Poster Presentation 36th TROG Cancer Research Annual Scientific Meeting 2024

Computational analysis and artificial intelligence approaches for the FET PET in Glioblastoma (FIG) Trial - TROG 18.06 (#101)

Nathaniel Barry 1 2 , Eng-Siew Koh 3 4 , Pejman Rowshanfarzad 1 2 , Martin A Ebert 1 2 5 , Andrew M Scott 6 7 8 9
  1. University of Western Australia, Crawley, WA, Australia
  2. Centre for Advanced Technologies in Cancer Research (CATCR), Perth, WA, Australia
  3. Department of Radiation Oncology, Liverpool and Macarthur Cancer Therapy Centres, Liverpool, NSW, Australia
  4. South Western Clinical School, University of New South Wales, Sydney, NSW, Australia
  5. Department of Radiation Oncology, Sir Charles Gairdner Hospital, Nedlands, WA, Australia
  6. Olivia Newton-John Cancer Research Intitute, Heidelberg, VIC, Australia
  7. Department of School of Cancer Medicine, La Trobe University, Heidelberg, VIC, Australia
  8. Department of Molecular Imaging and Therapy, Austin Health, Heidelberg, VIC, Australia
  9. Faculty of Medicine, University of Melbourne, Parkville, VIC, Australia

Background

The [18F]-fluoroethyl-L-tyrosine (FET) PET in Glioblastoma (FIG) Study is an Australian, prospective, multicenter trial evaluating the impact of FET PET on the treatment management of glioblastoma patients. Up to 210 adult glioblastoma patients will undergo FET PET pre-radiochemotherapy, one-month post-radiochemotherapy, and at suspected progression. Detailed analysis of static and dynamic FET PET images and comparison to clinical outcomes is a key objective of the trial, and computational modelling approaches are part of this approach.

Aims

To develop an automatic FET PET segmentation network to enhance computational analysis of the FIG study image datasets.

Methods

Although we have experience in quantitative analysis of FET PET, to understand the current framework of artificial intelligence approaches, we have also conducted a review of the literature to gauge its applicability to the FIG study.
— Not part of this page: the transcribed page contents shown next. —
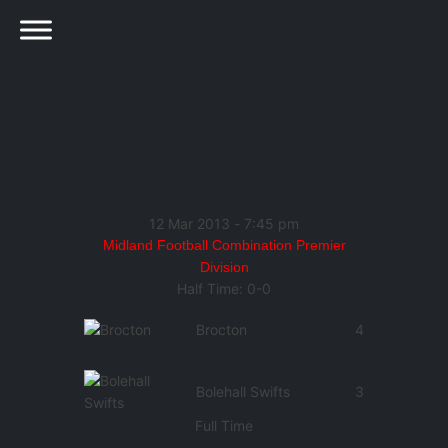
12 Mar 2013
-
7:45 pm
Midland Football Combination Premier
Division
Half Time: 0-0
Brocton
4
Bolehall Swifts
3
Full Time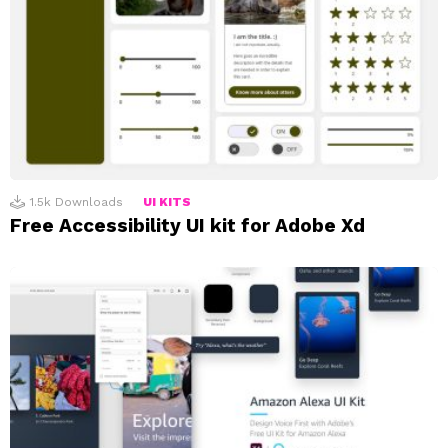
1.5k
Downloads
UI KITS
Free Accessibility UI kit for Adobe Xd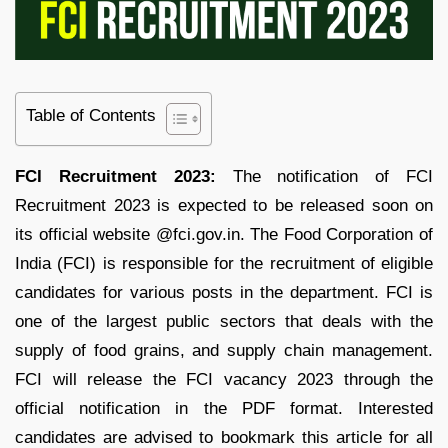
Table of Contents
FCI Recruitment 2023:
The notification of FCI
Recruitment 2023 is expected to be released soon on
its official website @fci.gov.in. The Food Corporation of
India (FCI) is responsible for the recruitment of eligible
candidates for various posts in the department. FCI is
one of the largest public sectors that deals with the
supply of food grains, and supply chain management.
FCI will release the FCI vacancy 2023 through the
official notification in the PDF format. Interested
candidates are advised to bookmark this article for all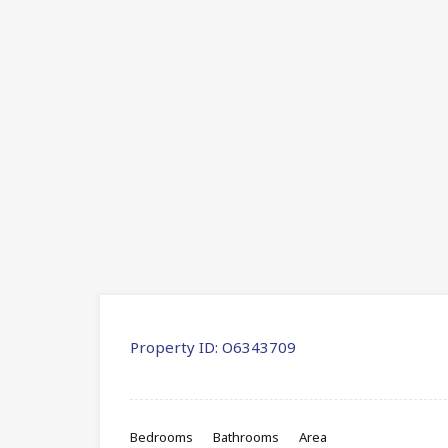
Property ID:
O6343709
Bedrooms
Bathrooms
Area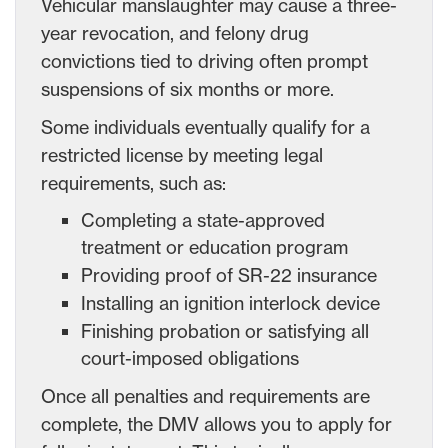
Vehicular manslaughter may cause a three-
year revocation, and felony drug
convictions tied to driving often prompt
suspensions of six months or more.
Some individuals eventually qualify for a
restricted license by meeting legal
requirements, such as:
Completing a state-approved
treatment or education program
Providing proof of SR-22 insurance
Installing an ignition interlock device
Finishing probation or satisfying all
court-imposed obligations
Once all penalties and requirements are
complete, the DMV allows you to apply for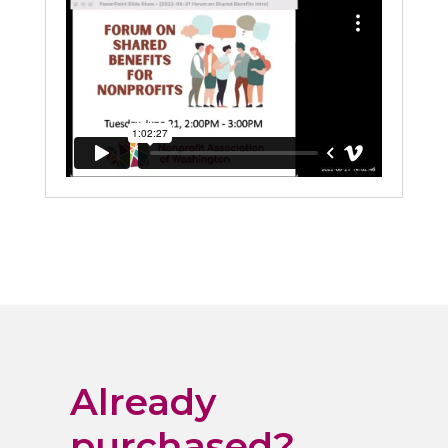
Already
purchased?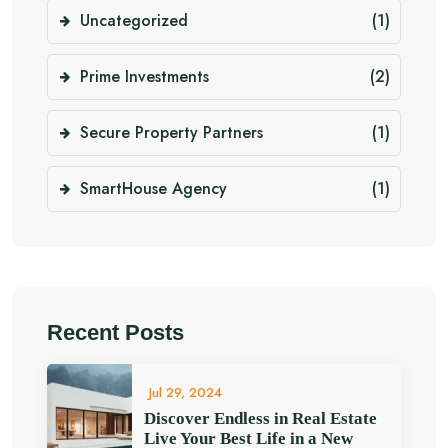
Uncategorized
(1)
Prime Investments
(2)
Secure Property Partners
(1)
SmartHouse Agency
(1)
Recent Posts
Jul 29, 2024
Discover Endless in Real Estate
Live Your Best Life in a New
The methodologies employed in these studies will be incorporated into network and model design, highlighting what tools may be developed, to create efficient workflows to analyse the resulting trial data.

Results

Development of a multilabel automatic segmentation solution for FET PET images will be presented, taking advantage of state-of-the-art, intuitive networks. Our approach will conform with published guidelines when contouring a biological tumour volume, noting the emerging relevance of neural networks to final workflows. The automatically generated structures may then be used to assess treatment response by change in quantitative metrics. In addition, radiomics and AI models can follow once a network is established, which we will explore in the FIG study, using static and dynamic image data.

Conclusion

The data obtained from the ongoing FIG trial will present a unique opportunity to use computational analysis and artificial intelligence to develop automatic segmentation networks and prognostic models for FET PET studies.